Dana: (interview) Kimmie, like, for a big girl is a big baby. That's what she is. You know, I don't need to deal with that shit. If I'm trying to help you, that's bullshit!

[Gordon checks on pork brought up by Danielle]
Gordon: All of you!
Robyn: Yes, chef!
Gordon: STOP!!
Robyn: Oh, fuck!
Gordon: Yeah, come here! The ultimate insult. Raw pork! Not pink, not slightly undercooked, fucking RAW!! [smashes the pork] SHIT!! [throws his spoon across the workstation]
Robyn: (interview) He was pissed! I felt really bad for the pig. The pig didn't do it, it was Danielle.
Danielle Rimmer: Sorry, chef.
Gordon: Oh, Danielle.

Narrator: And in the Red Kitchen...
Gordon: Where's the pork?!
Danielle Rimmer: Right here!
Narrator: Danielle is looking to redeem herself with her second attempt at the pork.
[Danielle brings up the pork]
Danielle Rimmer: I think it's good. If it's not, I'm going to freak out.
[Gordon starts to cut into the pork.]
Dana: Oh shit! Danielle, he's cutting it. So just get another one going...
[Danielle gapes in horror]
Robyn: He's coming back!
Christina Wilson: Danny, get the pan hot. Right now!
Robyn: He's coming back! It's raw!
Christina Wilson: Danny, get another pork working right now. Now!
[Gordon turns around with the tray of pork]
Gordon: Hey! Just STOP!! Raw pork again! Pink and bloody in the middle! I give up! (to Danielle) And one more thing! GET OUT!!

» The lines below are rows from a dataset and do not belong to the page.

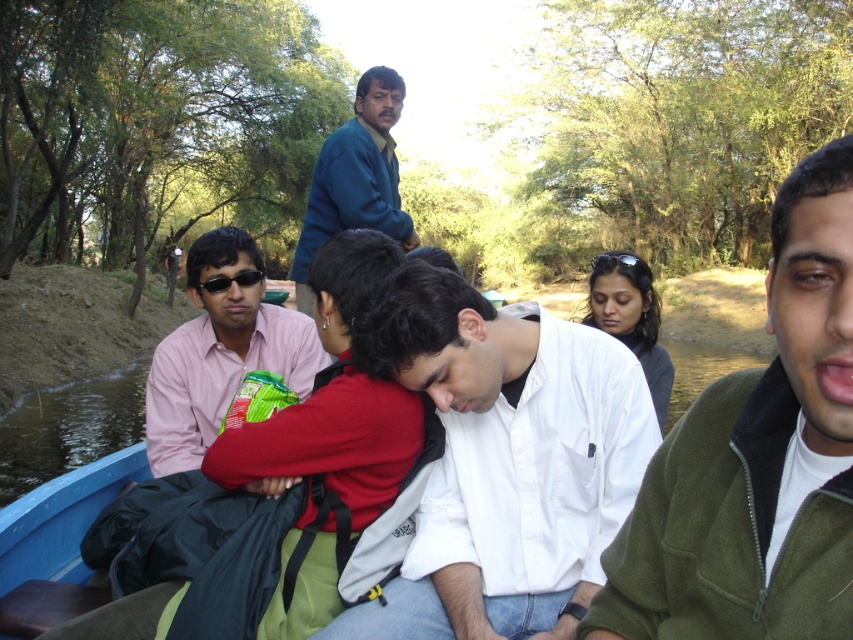 Question: Which of the following is the farthest from the observer?

Choices:
 (A) black plastic sunglasses at left
 (B) pink shirt at left

Answer: (A)

Question: Among these objects, which one is nearest to the camera?

Choices:
 (A) black plastic sunglasses at left
 (B) teal sweater at upper center
 (C) green fleece jacket at upper right

Answer: (C)

Question: Does pink shirt at left lie behind teal sweater at upper center?

Choices:
 (A) yes
 (B) no

Answer: (B)

Question: From the image, what is the correct spatial relationship of pink shirt at left in relation to black plastic sunglasses at left?

Choices:
 (A) above
 (B) below

Answer: (B)

Question: Among these objects, which one is nearest to the camera?

Choices:
 (A) teal sweater at upper center
 (B) white matte shirt at center
 (C) black plastic sunglasses at left

Answer: (B)

Question: Where is white matte shirt at center located in relation to pink shirt at left in the image?

Choices:
 (A) below
 (B) above

Answer: (A) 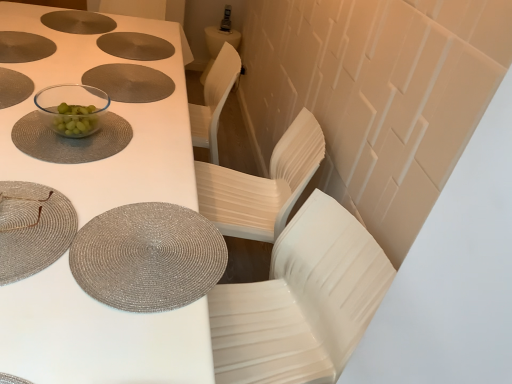 Question: Is silver woven placemat at lower left, which is the first tableware in front-to-back order, oriented towards transparent glass bowl at center, the third tableware when ordered from top to bottom?

Choices:
 (A) yes
 (B) no

Answer: (B)

Question: Considering the relative positions of silver woven placemat at lower left, positioned as the 5th tableware in back-to-front order, and transparent glass bowl at center, which ranks as the 3th tableware in bottom-to-top order, in the image provided, is silver woven placemat at lower left, positioned as the 5th tableware in back-to-front order, to the left of transparent glass bowl at center, which ranks as the 3th tableware in bottom-to-top order, from the viewer's perspective?

Choices:
 (A) yes
 (B) no

Answer: (A)

Question: Is silver woven placemat at lower left, arranged as the 2th tableware when ordered from the bottom, shorter than transparent glass bowl at center, which ranks as the 3th tableware in bottom-to-top order?

Choices:
 (A) no
 (B) yes

Answer: (B)

Question: Does silver woven placemat at lower left, which is the first tableware in front-to-back order, come behind transparent glass bowl at center, the third tableware when ordered from top to bottom?

Choices:
 (A) no
 (B) yes

Answer: (A)

Question: Does silver woven placemat at lower left, positioned as the 5th tableware in back-to-front order, come in front of transparent glass bowl at center, the third tableware when ordered from top to bottom?

Choices:
 (A) yes
 (B) no

Answer: (A)

Question: Relative to silver woven placemat at lower left, acting as the fourth tableware starting from the top, is transparent glass bowl at center, the 2th tableware viewed from the top, in front or behind?

Choices:
 (A) front
 (B) behind

Answer: (B)

Question: Looking at their shapes, would you say transparent glass bowl at center, placed as the fourth tableware when sorted from bottom to top, is wider or thinner than silver woven placemat at lower left, positioned as the 5th tableware in back-to-front order?

Choices:
 (A) wide
 (B) thin

Answer: (B)

Question: From a real-world perspective, is transparent glass bowl at center, which appears as the 2th tableware when viewed from the back, positioned above or below silver woven placemat at lower left, acting as the fourth tableware starting from the top?

Choices:
 (A) above
 (B) below

Answer: (A)

Question: In the image, is transparent glass bowl at center, placed as the fourth tableware when sorted from bottom to top, on the left side or the right side of silver woven placemat at lower left, arranged as the 2th tableware when ordered from the bottom?

Choices:
 (A) right
 (B) left

Answer: (A)

Question: Is matte silver placemat at upper center, the fifth tableware when ordered from bottom to top, inside the boundaries of transparent glass bowl at center, positioned as the fourth tableware in front-to-back order, or outside?

Choices:
 (A) outside
 (B) inside

Answer: (A)

Question: Considering the positions of matte silver placemat at upper center, marked as the fifth tableware in a front-to-back arrangement, and transparent glass bowl at center, the 2th tableware viewed from the top, in the image, is matte silver placemat at upper center, marked as the fifth tableware in a front-to-back arrangement, wider or thinner than transparent glass bowl at center, the 2th tableware viewed from the top,?

Choices:
 (A) wide
 (B) thin

Answer: (A)

Question: From a real-world perspective, is matte silver placemat at upper center, the fifth tableware when ordered from bottom to top, above or below transparent glass bowl at center, placed as the fourth tableware when sorted from bottom to top?

Choices:
 (A) below
 (B) above

Answer: (A)

Question: In the image, is matte silver placemat at upper center, marked as the fifth tableware in a front-to-back arrangement, positioned in front of or behind transparent glass bowl at center, which appears as the 2th tableware when viewed from the back?

Choices:
 (A) behind
 (B) front

Answer: (A)

Question: From a real-world perspective, is transparent glass bowl at center, which appears as the 3th tableware when viewed from the front, physically located above or below silver woven placemat at lower left, arranged as the 2th tableware when ordered from the bottom?

Choices:
 (A) above
 (B) below

Answer: (B)

Question: Would you say transparent glass bowl at center, which appears as the 3th tableware when viewed from the front, is to the left or to the right of silver woven placemat at lower left, which is the first tableware in front-to-back order, in the picture?

Choices:
 (A) left
 (B) right

Answer: (B) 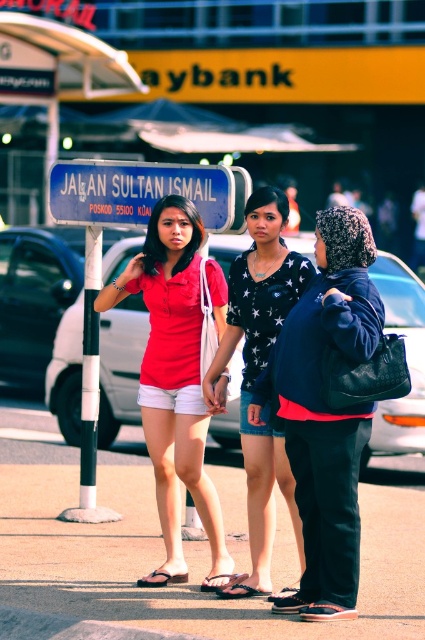 Question: Which object is closer to the camera taking this photo?

Choices:
 (A) black glossy pole at center
 (B) denim shorts at center
 (C) black leather jacket at center
 (D) matte red shirt at center

Answer: (C)

Question: Is matte red shirt at center to the left of blue plastic sign at upper center from the viewer's perspective?

Choices:
 (A) no
 (B) yes

Answer: (A)

Question: Which of these objects is positioned closest to the blue plastic sign at upper center?

Choices:
 (A) black glossy pole at center
 (B) black leather jacket at center
 (C) matte red shirt at center

Answer: (A)

Question: Does black leather jacket at center lie behind blue plastic sign at upper center?

Choices:
 (A) no
 (B) yes

Answer: (A)

Question: Estimate the real-world distances between objects in this image. Which object is closer to the denim shorts at center?

Choices:
 (A) black leather jacket at center
 (B) black glossy pole at center
 (C) blue plastic sign at upper center
 (D) matte red shirt at center

Answer: (A)

Question: Is black leather jacket at center above black glossy pole at center?

Choices:
 (A) yes
 (B) no

Answer: (B) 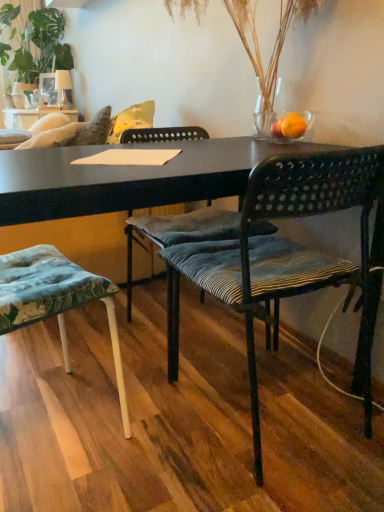 Question: Is orange matte glass at upper right inside textured fabric cushion at lower left, which is the 1th chair from left to right?

Choices:
 (A) no
 (B) yes

Answer: (A)

Question: Does textured fabric cushion at lower left, which is the 1th chair from left to right, lie behind orange matte glass at upper right?

Choices:
 (A) no
 (B) yes

Answer: (A)

Question: Can you confirm if textured fabric cushion at lower left, acting as the third chair starting from the right, is bigger than orange matte glass at upper right?

Choices:
 (A) no
 (B) yes

Answer: (B)

Question: From a real-world perspective, is textured fabric cushion at lower left, acting as the third chair starting from the right, physically below orange matte glass at upper right?

Choices:
 (A) no
 (B) yes

Answer: (B)

Question: Is textured fabric cushion at lower left, acting as the third chair starting from the right, not close to orange matte glass at upper right?

Choices:
 (A) no
 (B) yes

Answer: (A)

Question: Does textured fabric cushion at lower left, acting as the third chair starting from the right, have a smaller size compared to orange matte glass at upper right?

Choices:
 (A) no
 (B) yes

Answer: (A)

Question: From the image's perspective, would you say green leafy plant at upper left is positioned over black woven chair at center, acting as the 3th chair starting from the left?

Choices:
 (A) no
 (B) yes

Answer: (B)

Question: Is green leafy plant at upper left shorter than black woven chair at center, the 1th chair when ordered from right to left?

Choices:
 (A) no
 (B) yes

Answer: (A)

Question: Can you confirm if green leafy plant at upper left is wider than black woven chair at center, the 1th chair when ordered from right to left?

Choices:
 (A) yes
 (B) no

Answer: (A)

Question: Is the depth of green leafy plant at upper left greater than that of black woven chair at center, acting as the 3th chair starting from the left?

Choices:
 (A) no
 (B) yes

Answer: (B)

Question: Considering the relative sizes of green leafy plant at upper left and black woven chair at center, the 1th chair when ordered from right to left, in the image provided, is green leafy plant at upper left thinner than black woven chair at center, the 1th chair when ordered from right to left,?

Choices:
 (A) no
 (B) yes

Answer: (A)

Question: Is green leafy plant at upper left bigger than black woven chair at center, the 1th chair when ordered from right to left?

Choices:
 (A) no
 (B) yes

Answer: (B)

Question: Is black woven chair at center, the 1th chair when ordered from right to left, positioned before textured fabric cushion at lower left, acting as the third chair starting from the right?

Choices:
 (A) yes
 (B) no

Answer: (A) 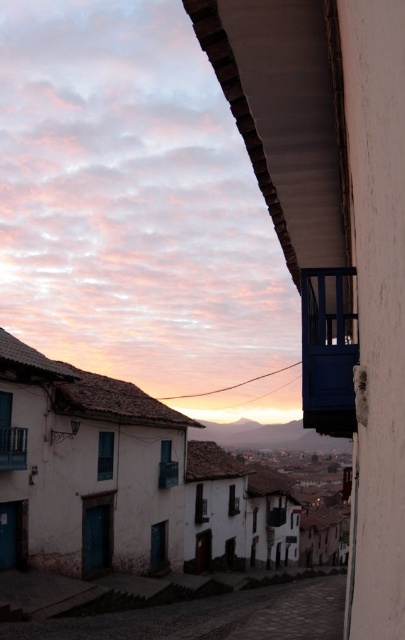 You are standing at the intersection of a narrow street with traditional white buildings. You want to take a photo of the white stucco buildings at center. Where should you position yourself to capture them in the frame?

You should position yourself at the point closest to the white stucco buildings at center, which is located at coordinates approximately 0.752 on the x axis and 0.304 on the y axis, to ensure they are centered in your photo.

You are a photographer standing on the street, and you want to capture both the white stucco buildings at center and the matte blue balcony at center in a single frame. Considering the camera you have can only focus on objects within a 20 meter distance, will you be able to include both in your photo?

The white stucco buildings at center and matte blue balcony at center are 22.11 meters apart from each other. Since the distance between them exceeds the camera focus range of 20 meters, you won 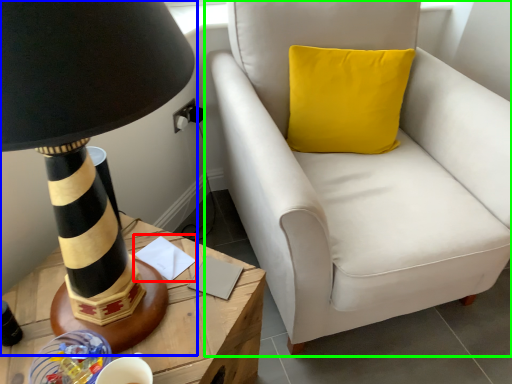 Question: Based on their relative distances, which object is farther from notepad (highlighted by a red box)? Choose from lamp (highlighted by a blue box) and chair (highlighted by a green box).

Choices:
 (A) lamp
 (B) chair

Answer: (B) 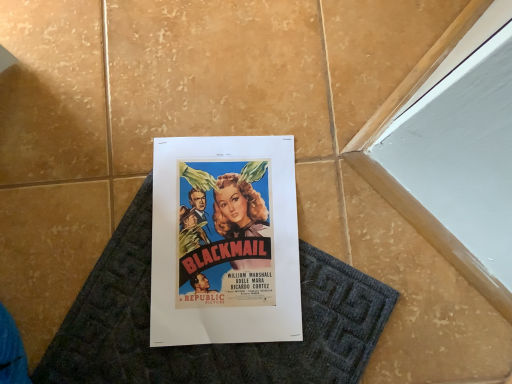 Question: Visually, is matte paper poster at center positioned to the left or to the right of dark gray textured bath mat at center?

Choices:
 (A) right
 (B) left

Answer: (B)

Question: Considering the positions of point (287, 336) and point (80, 352), is point (287, 336) closer or farther from the camera than point (80, 352)?

Choices:
 (A) closer
 (B) farther

Answer: (B)

Question: From the image's perspective, is matte paper poster at center above or below dark gray textured bath mat at center?

Choices:
 (A) above
 (B) below

Answer: (A)

Question: From the image's perspective, is dark gray textured bath mat at center above or below matte paper poster at center?

Choices:
 (A) below
 (B) above

Answer: (A)

Question: Is point (68, 327) positioned closer to the camera than point (293, 198)?

Choices:
 (A) farther
 (B) closer

Answer: (B)

Question: Is dark gray textured bath mat at center taller or shorter than matte paper poster at center?

Choices:
 (A) short
 (B) tall

Answer: (A)

Question: In the image, is dark gray textured bath mat at center positioned in front of or behind matte paper poster at center?

Choices:
 (A) behind
 (B) front

Answer: (B) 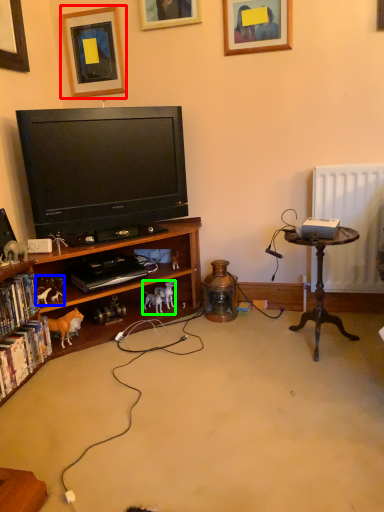 Question: Based on their relative distances, which object is nearer to picture frame (highlighted by a red box)? Choose from toy (highlighted by a blue box) and toy (highlighted by a green box).

Choices:
 (A) toy
 (B) toy

Answer: (A) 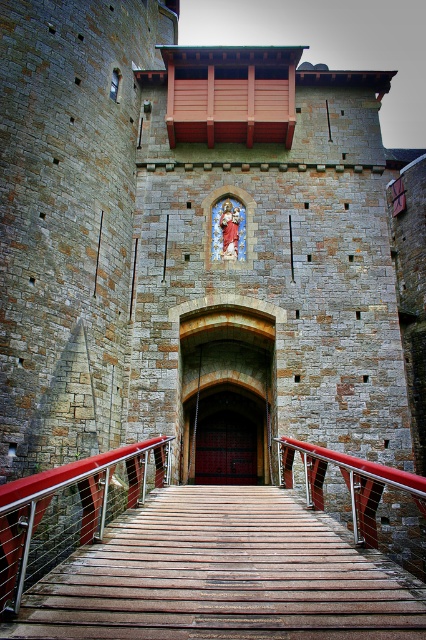 Question: In this image, where is wooden textured rail at center located relative to glass mosaic at center?

Choices:
 (A) above
 (B) below

Answer: (B)

Question: Does metallic red railing at center appear under glass mosaic at center?

Choices:
 (A) no
 (B) yes

Answer: (B)

Question: Based on their relative distances, which object is farther from the metallic red railing at center?

Choices:
 (A) glass mosaic at center
 (B) wooden textured rail at center

Answer: (A)

Question: Is metallic red railing at center in front of dark red wood door at center?

Choices:
 (A) yes
 (B) no

Answer: (A)

Question: Estimate the real-world distances between objects in this image. Which object is closer to the wooden textured rail at center?

Choices:
 (A) dark red wood door at center
 (B) glass mosaic at center

Answer: (A)

Question: Estimate the real-world distances between objects in this image. Which object is farther from the glass mosaic at center?

Choices:
 (A) wooden textured rail at center
 (B) dark red wood door at center
 (C) metallic red railing at center

Answer: (C) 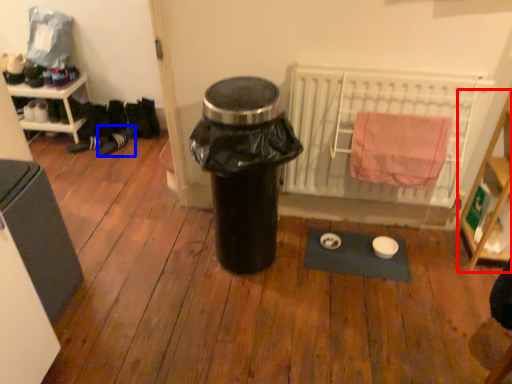 Question: Among these objects, which one is farthest to the camera, shelf (highlighted by a red box) or shoe (highlighted by a blue box)?

Choices:
 (A) shelf
 (B) shoe

Answer: (B) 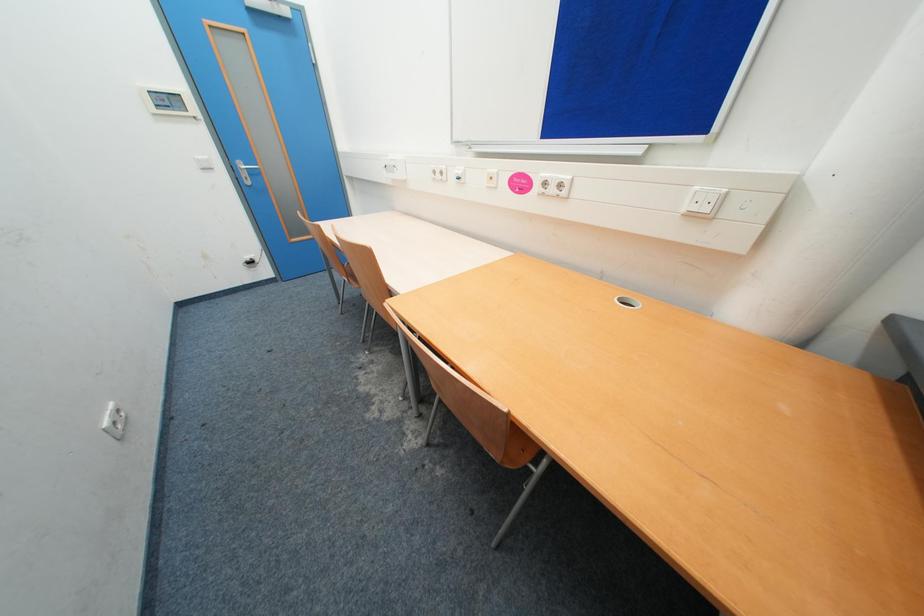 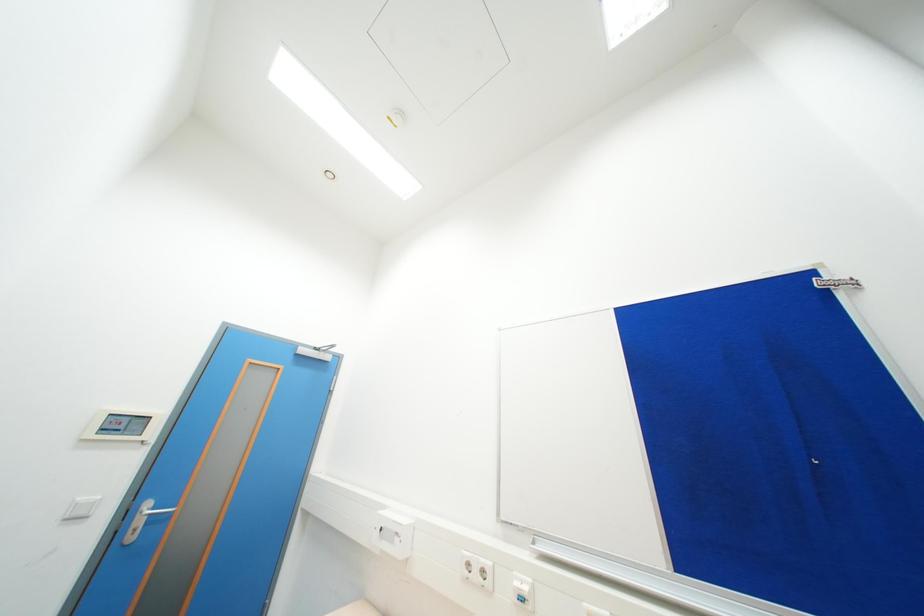 Question: How did the camera likely rotate?

Choices:
 (A) Left
 (B) Right
 (C) Up
 (D) Down

Answer: (C)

[Gordon checks on pork brought up by Justin; finds that it's raw]
Gordon: (to Clemenza and Justin) Hey, both of you come here! (knocks the workstation) Come on!
Clemenza: (to Justin) I said it wasn't done.
Gordon: (shows the raw pork) That is it. GET OUT!
Clemenza: Yes, chef. (to Justin) I said it wasn't done.
Justin: Can I please-?
Gordon: GET OUT!!
Clemenza: (interview) I just told you the pork's not cooked five motherfuckin' times! How dumb can you fucking be?!

Narrator: The total number of chefs in the dorms is now up to five and in the red kitchen, Barbie is taking special precautions to make sure she isn't joining them.
[Barbie uses her meat thermometer in her chicken breast]
Gordon: Hey you, come here you. Give me that. The day we need, look at me, a thermometer. The day we need that to cook a breast of chicken! You, GET OUT!!
Tiffany: (interview) I don't know why she can't cook chicken, I really don't. Cooking a breast of chicken is about as easy as taking a shit. Anybody can do that. Are you that dumb?
[Tiffany brings her mashed potatoes to the pass, Gordon checks it; finds that it's burnt]
Gordon: Tiffany, put that down.
Tiffany: Yes, Chef.
Gordon: Look at me. Seriously, I've had enough. [slams the pan on the workstation] Shit burned mash. Get out. Get out! I swear to God, I don't give a fuck if the whole team goes home tonight, I - don't - care!
Dana: (interview) Chef Ramsay's been on like a kicking out spree right now. I'm scared shitless right now, I'm not going to lie!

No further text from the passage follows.